Are non-normal residuals a problem for the linear probability model?

Note to self on why this is no longer included: The point about always using robust standard errors was put with the linear probability model materials. This brings in a regular point about regression models not requiring normally distributed errors that one could make in the context of teaching linear regression, but digressive here.

Binary outcomes can only take on two values: 0 and 1. A distribution with only two possible values cannot be normally distributed.

The linear probability model involves using OLS with a binary outcome, and you may have heard that OLS makes some assumption regarding the normal distribution.

Is this a problem?

The normality assumption is about the residuals, not the unconditional outcome

First, we should clarify a misconception that people sometimes have, which is sometimes poeple think linear regression model involves an assumption that the outcome variable is normally distributed. Hooboy is this wrong.
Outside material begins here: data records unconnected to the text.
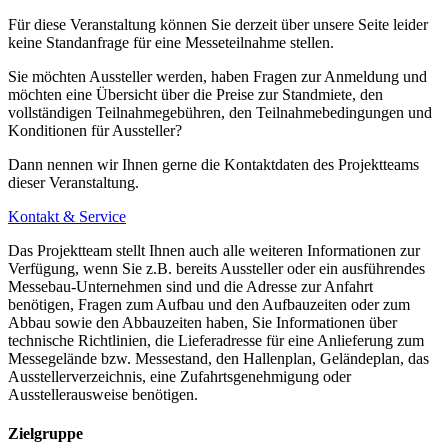
Sonderfahrpreis (Taxi-Pauschale) von jeweils 25,00 EUR.
Für diese Veranstaltung können Sie derzeit über unsere Seite leider
keine Standanfrage für eine Messeteilnahme stellen.
Sie möchten Aussteller werden, haben Fragen zur Anmeldung und
Parkplätze
möchten eine Übersicht über die Preise zur Standmiete, den
vollständigen Teilnahmegebühren, den Teilnahmebedingungen und
Konditionen für Aussteller?
Über die Ausfahrt 29 Messe/Arena, erreichen Sie die beiden
Großparkplätze P1/P2.
Dann nennen wir Ihnen gerne die Kontaktdaten des Projektteams
dieser Veranstaltung.
Ein kostenloser Busshuttle bringt Sie direkt zu den Eingängen.
Kontakt & Service
Für Parkplätze für Journalisten gelten teilweise abweichende
Das Projektteam stellt Ihnen auch alle weiteren Informationen zur
Regelungen, diese entnehmen Sie bitte den jeweiligen
Verfügung, wenn Sie z.B. bereits Aussteller oder ein ausführendes
Presseinformationen der Messeportale.
Messebau-Unternehmen sind und die Adresse zur Anfahrt
benötigen, Fragen zum Aufbau und den Aufbauzeiten oder zum
Abbau sowie den Abbauzeiten haben, Sie Informationen über
technische Richtlinien, die Lieferadresse für eine Anlieferung zum
Messegelände bzw. Messestand, den Hallenplan, Geländeplan, das
Parkplätze für Menschen mit Behinderungen
Ausstellerverzeichnis, eine Zufahrtsgenehmigung oder
Ausstellerausweise benötigen.
In der Arena-Straße, direkt vor dem Eingang Nord, hält die Messe
Düsseldorf reservierte Behindertenparkplätze (für Personen, die im
Zielgruppe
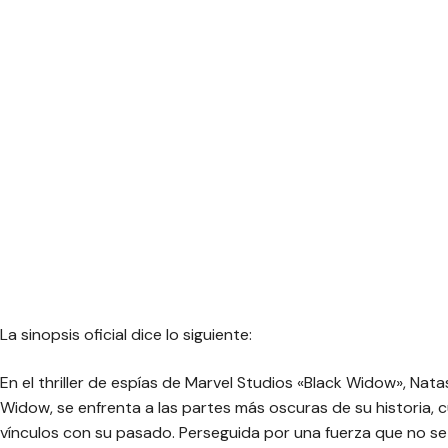
La sinopsis oficial dice lo siguiente:
En el thriller de espías de Marvel Studios «Black Widow», N
Widow, se enfrenta a las partes más oscuras de su historia,
vínculos con su pasado. Perseguida por una fuerza que no se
The assumption, such that it is, is that the error term is normally distributed.

We can write the linear regression model as:

\[ y_i = \mathbf{x}_i\mathbf{\beta} + \mathbf{\varepsilon}_i \]

(Notice: We are not talking about the predicted outcome \(\hat{y}\) here. We are talking about the actual, observed value of our outcome \(y\).)
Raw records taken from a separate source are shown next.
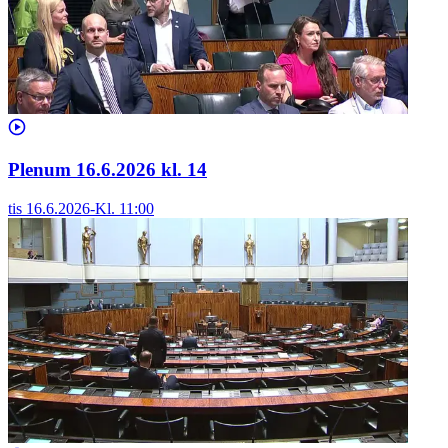
Plenum 16.6.2026 kl. 14
tis 16.6.2026
-
Kl.
11:00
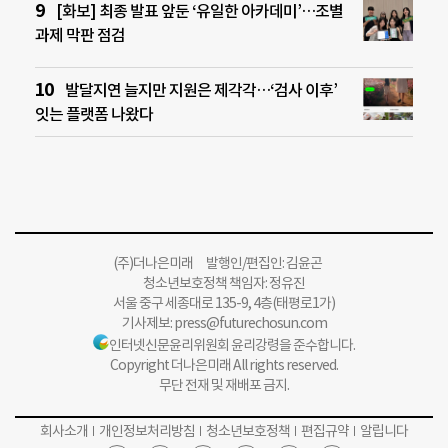
[화보] 최종 발표 앞둔 ‘유일한 아카데미’…조별
과제 막판 점검
발달지연 늘지만 지원은 제각각…‘검사 이후’
잇는 플랫폼 나왔다
(주)더나은미래 발행인/편집인: 김윤곤
청소년보호정책 책임자: 정유진
서울 중구 세종대로 135-9, 4층(태평로1가)
기사제보:
press@futurechosun.com
인터넷신문윤리위원회 윤리강령을 준수합니다.
Copyright 더나은미래 All rights reserved.
무단 전재 및 재배포 금지.
회사소개
개인정보처리방침
청소년보호정책
편집규약
알립니다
For observations that share the same values for all explanatory variables \(\mathbf{x}\), \(\mathbf{x}\mathbf{\beta}\) is a constant. So, according to the model, differences in \(y_i\) for observations that share the same value of \(\mathbf{x}\) are due to having different values of the error term.

As a result, if the errors are normally distributed, then conditional on \(\mathbf{x}\), the outcome variable is normally distributed.
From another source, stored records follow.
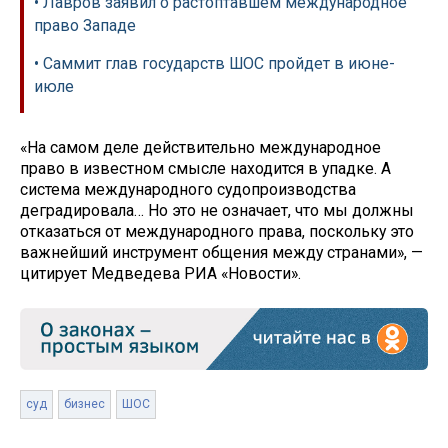
• Лавров заявил о растоптавшем международное
право Западе
• Саммит глав государств ШОС пройдет в июне-
июле
«На самом деле действительно международное
право в известном смысле находится в упадке. А
система международного судопроизводства
деградировала… Но это не означает, что мы должны
отказаться от международного права, поскольку это
важнейший инструмент общения между странами», —
цитирует Медведева РИА «Новости».
суд
бизнес
ШОС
But a variable being normally distributed conditional on \(\mathbf{x}\) does not necessarily imply the variable is unconditionally normally distributed. For example, say your outcome is height and you have a sample of mothers and their toddlers. The mothers’ heights may be normally distributed, and the toddler’s heights may be normally distributed. Yet if you were to put the two together, the combined distribution would not be normally distributed: instead there would be a hump for mothers and a hump for toddlers and a big gap in between.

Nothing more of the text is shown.